Emily O: Yeah, no, it’s interesting, I hadn’t thought much about that, but I think that right that it is, I mean, you’re certainly right that it has gotten, this has gotten sort of more medicalized. And I think the other thing that happens there is that there’s this sort of sense in which like all of these are like opportunities to like be achieving the correct pregnancy, you know, and which relates then to this sort of like achieving the correct baby and somehow like parenting becomes more of, this has become more of a thing that’s like, this is something like, I’m gonna do it right. You know, I’m going to go to the, I’m going to have the appointments, I’m going to do the right kind of testing. I’m going to have the like, I’m going to be sure that everything is right here. I’m going to measure the right amount, I’m going to do this. And then you know, once I have the baby, it’s going to be rolling over at the right time. It’s going to be doing this other stuff. And here’s all the ways in which I’m gonna to intervene to make that happen.
Emily K: Or control. Yeah, I mean–
Emily O: Or control I think fundamentally we seem to expect a measure of control in parenting, which is very challenging to achieve with a baby who is not really subject to being controlled.
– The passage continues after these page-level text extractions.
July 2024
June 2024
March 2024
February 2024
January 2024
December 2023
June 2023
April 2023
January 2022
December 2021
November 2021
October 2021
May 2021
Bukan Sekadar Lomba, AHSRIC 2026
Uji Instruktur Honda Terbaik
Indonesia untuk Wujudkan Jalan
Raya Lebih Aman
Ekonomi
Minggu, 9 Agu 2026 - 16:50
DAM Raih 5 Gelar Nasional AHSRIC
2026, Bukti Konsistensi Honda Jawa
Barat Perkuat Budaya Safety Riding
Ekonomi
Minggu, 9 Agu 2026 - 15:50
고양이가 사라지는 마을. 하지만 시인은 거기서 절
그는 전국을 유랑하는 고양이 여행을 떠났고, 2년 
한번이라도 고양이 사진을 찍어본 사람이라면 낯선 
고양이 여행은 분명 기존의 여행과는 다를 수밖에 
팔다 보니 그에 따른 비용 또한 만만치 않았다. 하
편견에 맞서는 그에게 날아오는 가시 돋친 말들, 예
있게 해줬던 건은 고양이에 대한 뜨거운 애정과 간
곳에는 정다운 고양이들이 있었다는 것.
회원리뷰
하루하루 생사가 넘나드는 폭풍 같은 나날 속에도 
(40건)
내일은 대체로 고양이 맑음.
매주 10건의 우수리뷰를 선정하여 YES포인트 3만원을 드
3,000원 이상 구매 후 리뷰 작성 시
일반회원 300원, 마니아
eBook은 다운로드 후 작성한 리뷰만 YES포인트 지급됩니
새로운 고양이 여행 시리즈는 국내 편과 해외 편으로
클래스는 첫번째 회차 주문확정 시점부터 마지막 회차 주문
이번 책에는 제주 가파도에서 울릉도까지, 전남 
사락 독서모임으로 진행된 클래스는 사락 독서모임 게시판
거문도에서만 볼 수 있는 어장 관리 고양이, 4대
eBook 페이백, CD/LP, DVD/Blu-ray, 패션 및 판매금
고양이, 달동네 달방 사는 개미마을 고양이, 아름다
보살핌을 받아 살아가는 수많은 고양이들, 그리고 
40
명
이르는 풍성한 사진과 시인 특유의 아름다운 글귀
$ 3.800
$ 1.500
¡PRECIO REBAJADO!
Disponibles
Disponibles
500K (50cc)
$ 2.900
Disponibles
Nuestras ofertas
Emily K: And I remember that with SIDS as well, that like I had this feeling that if the baby was right next to me and you know, babies are like, Ooh, they do all the weird breathing stuff and I would like hop up in the middle of the night and like pick the baby up, you know, and wake them up. Right. And so now we’re both awake and now we have another feeding. Blah, blah, blah, blah. Right. Which is probably more negative, but I had some instinct that like if I could get there before the breathing stopped, that I would save the baby. Which is like absurd. But I think this idea of control, it sort of becomes inherent in the way that we are both instructed and also simultaneously challenging the instructions that we’re given.
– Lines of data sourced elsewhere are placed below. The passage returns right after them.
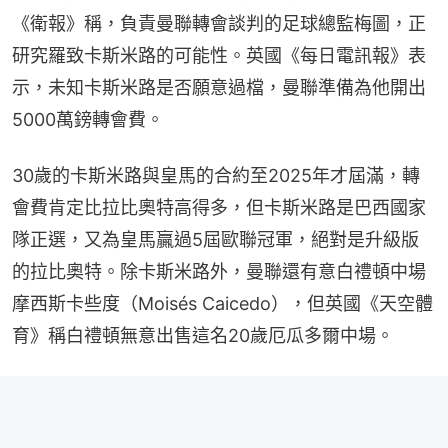
《衛報》稱，負責曼聯轉會談判的足球總監梅圖，正
研究羅致卡斯米路的可能性。英國《每日電訊報》表
示，未知卡斯米路是否願意過檔，曼聯準備為他開出
5000萬鎊轉會費。
30歲的卡斯米路與皇馬的合約至2025年才屆滿，轉
會費肯定比拉比奧特高得多，但卡斯米路是巴西國家
隊正選，又為皇馬贏過5屆歐聯冠軍，絕對是升級版
的拉比奧特。除卡斯米路外，曼聯還有意白禮頓中場
摩西斯卡些度（Moisés Caicedo），但英國《天空體
育》稱白禮頓無意出售這名20歲厄瓜多爾中場。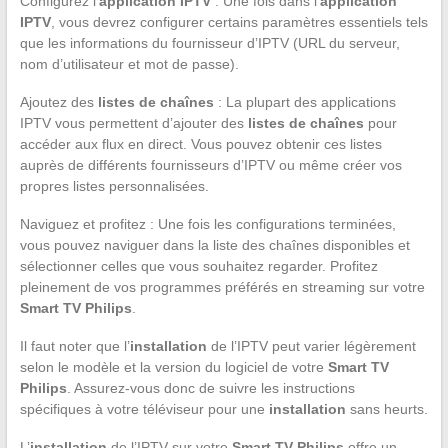
Configurez l’
application IPTV
: Une fois dans l’
application
IPTV
, vous devrez configurer certains paramètres essentiels tels
que les informations du fournisseur d’IPTV (URL du serveur,
nom d’utilisateur et mot de passe).
Ajoutez des
listes de chaînes
: La plupart des applications
IPTV vous permettent d’ajouter des
listes de chaînes
pour
accéder aux flux en direct. Vous pouvez obtenir ces listes
auprès de différents fournisseurs d’IPTV ou même créer vos
propres listes personnalisées.
Naviguez et profitez : Une fois les configurations terminées,
vous pouvez naviguer dans la liste des chaînes disponibles et
sélectionner celles que vous souhaitez regarder. Profitez
pleinement de vos programmes préférés en streaming sur votre
Smart TV Philips
.
Il faut noter que l’
installation
de l’IPTV peut varier légèrement
selon le modèle et la version du logiciel de votre
Smart TV
Philips
. Assurez-vous donc de suivre les instructions
spécifiques à votre téléviseur pour une
installation
sans heurts.
L’
installation
de l’IPTV sur votre
Smart TV Philips
offre un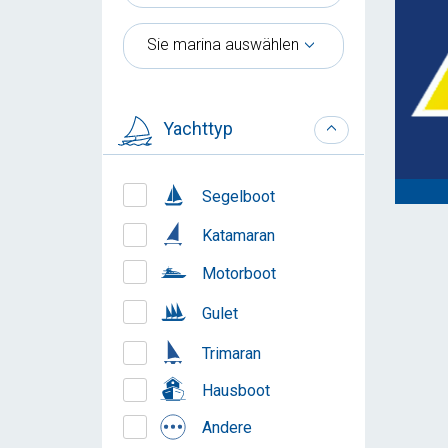
Sie marina auswählen
Yachttyp
Segelboot
Katamaran
Motorboot
Gulet
Trimaran
Hausboot
Andere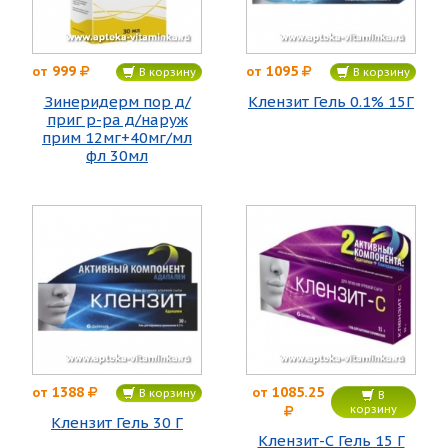
999
1095
от
от
В корзину
В корзину
Зинеридерм пор д/
Клензит Гель 0.1% 15Г
приг р-ра д/наруж
прим 12мг+40мг/мл
фл 30мл
1388
1085.25
от
от
В корзину
В
корзину
Клензит Гель 30 Г
Клензит-С Гель 15 Г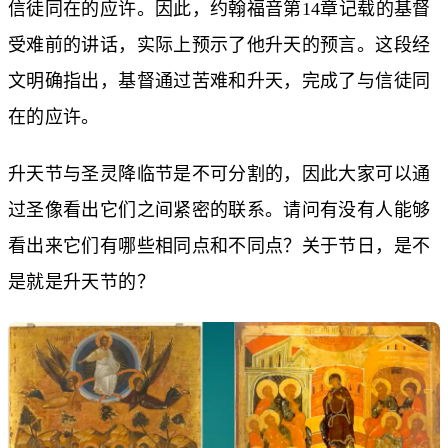
信徒同在的应许。因此，约翰福音第14章记载的基督
受难前的讲话，实际上预示了他升天的预言。这段经
文明确指出，基督通过苦难和升天，完成了与信徒同
在的应许。
升天节与圣灵降临节是不可分割的，因此大家可以通
过圣像看出它们之间紧密的联系。请问有没有人能够
看出来它们有哪些相同点和不同点？关于节日，是不
是就是升天节的？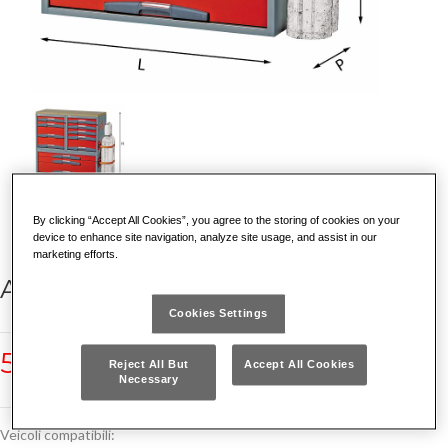
By clicking “Accept All Cookies”, you agree to the storing of cookies on your
device to enhance site navigation, analyze site usage, and assist in our
marketing efforts.
ASSSORTIMENTO RETRO SCHIENA
Cookies Settings
5006 E3
Reject All But
Accept All Cookies
Necessary
Veicoli compatibili: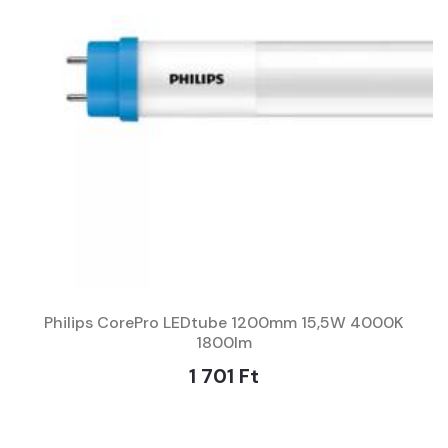
Philips CorePro LEDtube 1200mm 15,5W 4000K
1800lm
1 701 Ft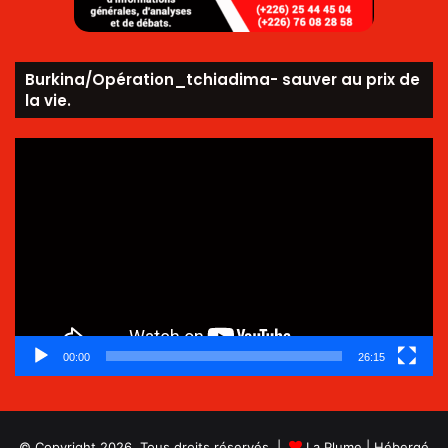
Burkina/Opération_tchiadima- sauver au prix de
la vie.
Lecteur
vidéo
00:00
26:15
© Copyright 2026, Tous droits réservés |
La Plume
| Hébergé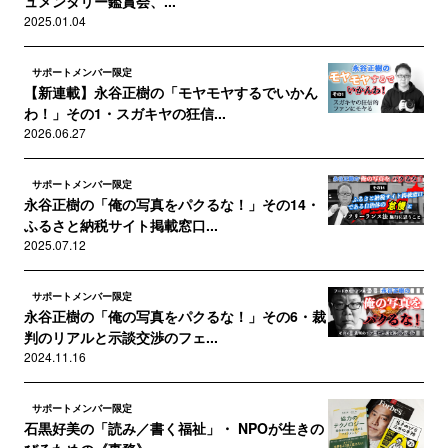
ュメンタリー鑑賞会、...
2025.01.04
サポートメンバー限定
【新連載】永谷正樹の「モヤモヤするでいかん
わ！」その1・スガキヤの狂信...
2026.06.27
サポートメンバー限定
永谷正樹の「俺の写真をパクるな！」その14・
ふるさと納税サイト掲載窓口...
2025.07.12
サポートメンバー限定
永谷正樹の「俺の写真をパクるな！」その6・裁
判のリアルと示談交渉のフェ...
2024.11.16
サポートメンバー限定
石黒好美の「読み／書く福祉」・ NPOが生きの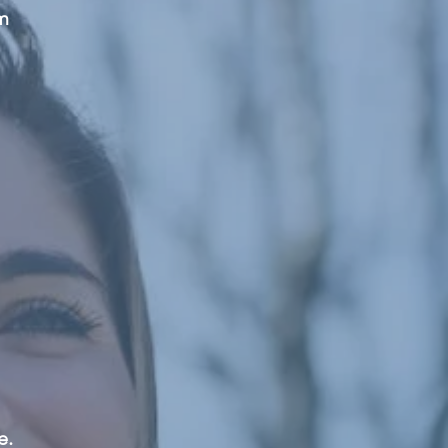
om
e.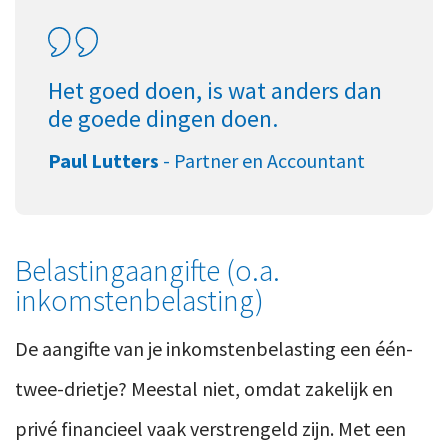
Het goed doen, is wat anders dan
de goede dingen doen.
Paul Lutters
-
Partner en Accountant
Belastingaangifte (o.a.
inkomstenbelasting)
De aangifte van je inkomstenbelasting een één-
twee-drietje? Meestal niet, omdat zakelijk en
privé financieel vaak verstrengeld zijn. Met een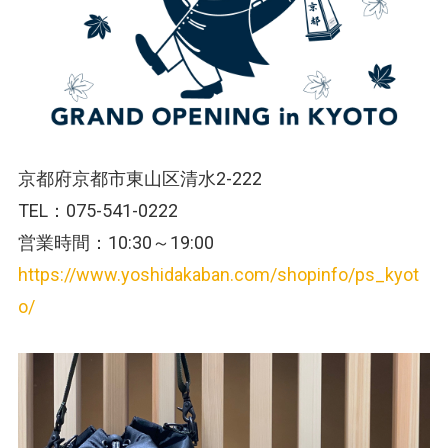
京都府京都市東山区清水2-222
TEL：075-541-0222
営業時間：10:30～19:00
https://www.yoshidakaban.com/shopinfo/ps_kyot
o/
New Speaker: Yeah, no I agree. I mean I think we just have this, yeah, there’s so many things in this parenting where we just feel like we can get it if I can only figure this out. And I think the other thing is that you look for patterns in ways that particularly with the small baby are crazy. You know, I remember we kept this spreadsheet of like exactly how many minutes she like ate on each side, you know, and it was in this– and how many times she peed and all kinds of other stuff. And you know, it was like, I think the idea was just like, okay, we can figure it out. Like maybe the time that she ate for 18 minutes, then she slept for like three and a half hours. So maybe that’s the magic number, like let’s try to get exactly that number. And of course by the time you have a second kid you realize like, oh, it’s just like whatever. You know, you can’t really control that but, but I think that there is this sort of illusion, illusion of control when you try to kind of get it right.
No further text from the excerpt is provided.